そのときには陽子には女バスの人間関係のことは説明していたし、私が辞めた理由がケガのせいだけじゃないことも話していた。

陽子と亜美の関係はよく知らなかったが、3人で遊ぶという気分にはなれなかった。
亜美とはけっこう気が合うほうだったので、避けているつもりはなかったのだが、いや、避けていたのかもしれない。

亜美と話して、バスケに対する思いが自分の中に沸き上がってきたら、どうなってしまうのかもわからなかった。

陽子に向って二人で叫んだ

「陽子ってさ、変に鋭いところあるんだよねえ」

「そうなの?」

「亜美は陽子とはどうだったの?」

「本当はね、中学のときはけっこう遊んでた。バスケのない日とかに。高校で練習ばっかになってあんまり会えなくて。大学も別だったけど、親同士がけっこう仲良くて、何しているかは聞いてたんだ。あの子のお父さん、50代で死んじゃったでしょ?」

陽子が20歳になる前に、彼女のお父さんは交通事故で亡くなった。

保険とかで生活に困るとかではなかったけど、自分の小遣いはバイトして稼いでいた。

何度かバイト先に遊びに行ったことがあった。

「ケンタでバイトしているときに偶然会って、それからたまに会うようになって、愚痴聞いてもらってた」

知らなかった。亜美も私と同じように、陽子と会ってたんだ。

「そんときに美佳のこと、教えてもらってたよ。3人でご飯行こうよって、そんときも何度か言われた。でも、なんだかウンって言えなくてさ。
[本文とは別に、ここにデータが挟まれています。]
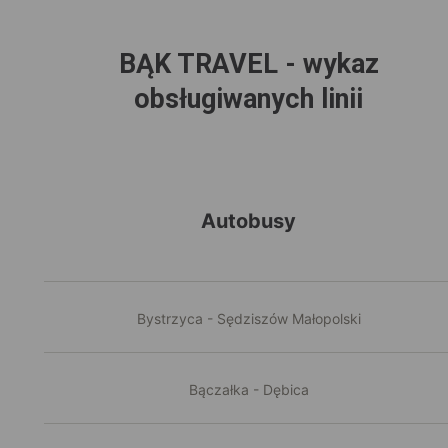
BĄK TRAVEL - wykaz
obsługiwanych linii
Autobusy
Bystrzyca - Sędziszów Małopolski
Bączałka - Dębica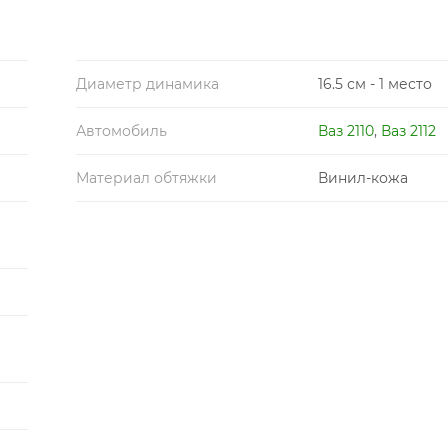
Диаметр динамика
16.5 см - 1 место
Автомобиль
Ваз 2110
,
Ваз 2112
Материал обтяжки
Винил-кожа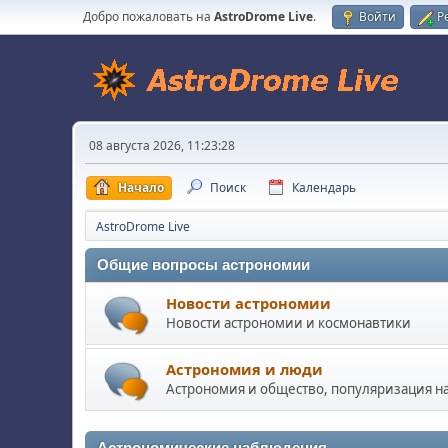
Добро пожаловать на
AstroDrome Live
.
Войти
Р
08 августа 2026, 11:23:28
Начало
Поиск
Календарь
AstroDrome Live
Общие вопросы астрономии
Новости астрономии
Новости астрономии и космонавтики
Астрономия и люди
Астрономия и общество, популяризация н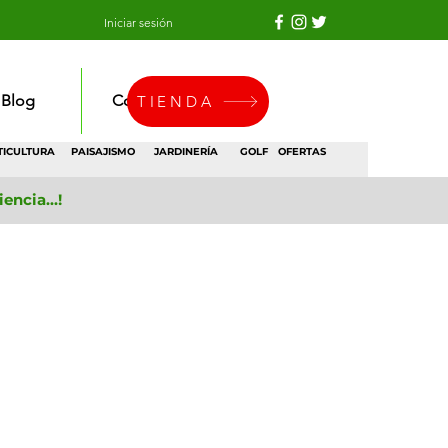
Iniciar sesión
Blog
Contacto
TIENDA
TICULTURA
PAISAJISMO
JARDINERÍA
GOLF
OFERTAS
ncia...!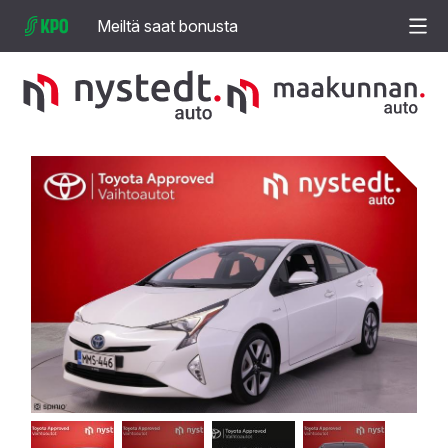
Meiltä saat bonusta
中学の同窓会の時も、美佳に声かけづらくて」

「実は、私もそうなんだ」

「えっ?」

「途中でバスケ辞めたことは後悔してないけど、亜美と話ができなかったことは、嫌だなと思っていた」

「そう、、、なの?」

 そのとき浜辺にいたはずの陽子が、びしょ濡れで私たちのところに転がってきた。

「ねえねえねえねえ、なにやってんのよおお!? 

ほら早く二人とも行くよ! 

海がすごくキレイなんだから!!」

 きゃあああと叫びながら、陽子はまた浜辺に向かっていく。

それを見た亜美は、“ようし”と声を出して立ち上がった。

「海に入ろう!! ねえねえ、美佳はいかないの?」

亜美から名前を呼ばれるのは、本当に久しぶりだ。

ワイキキの夜景を3人で見てから、少しだけ昔に戻った気がする。

どこかくすぐったく感じながらも、私は答えた。

「私も行こうかな! それとさ。。。」
 

私は亜美に耳打ちした。
亜美はうんうんとうなずいている。

そして私たちは陽子に負けない叫び声をあげなら、彼女のいる浜辺に走っていった。

透明な波をジャブジャブと踏みつけながら、二人で陽子に冷たい海の水を投げつけた。
そして二人で彼女に向かって叫んだ。

「陽子、結婚おめでとう! 幸せになれよ!!」
「最高の旦那さん見つけたねええええ!」
陽子がくしゃくしゃに笑いながら、私たちに飛びかかってきた。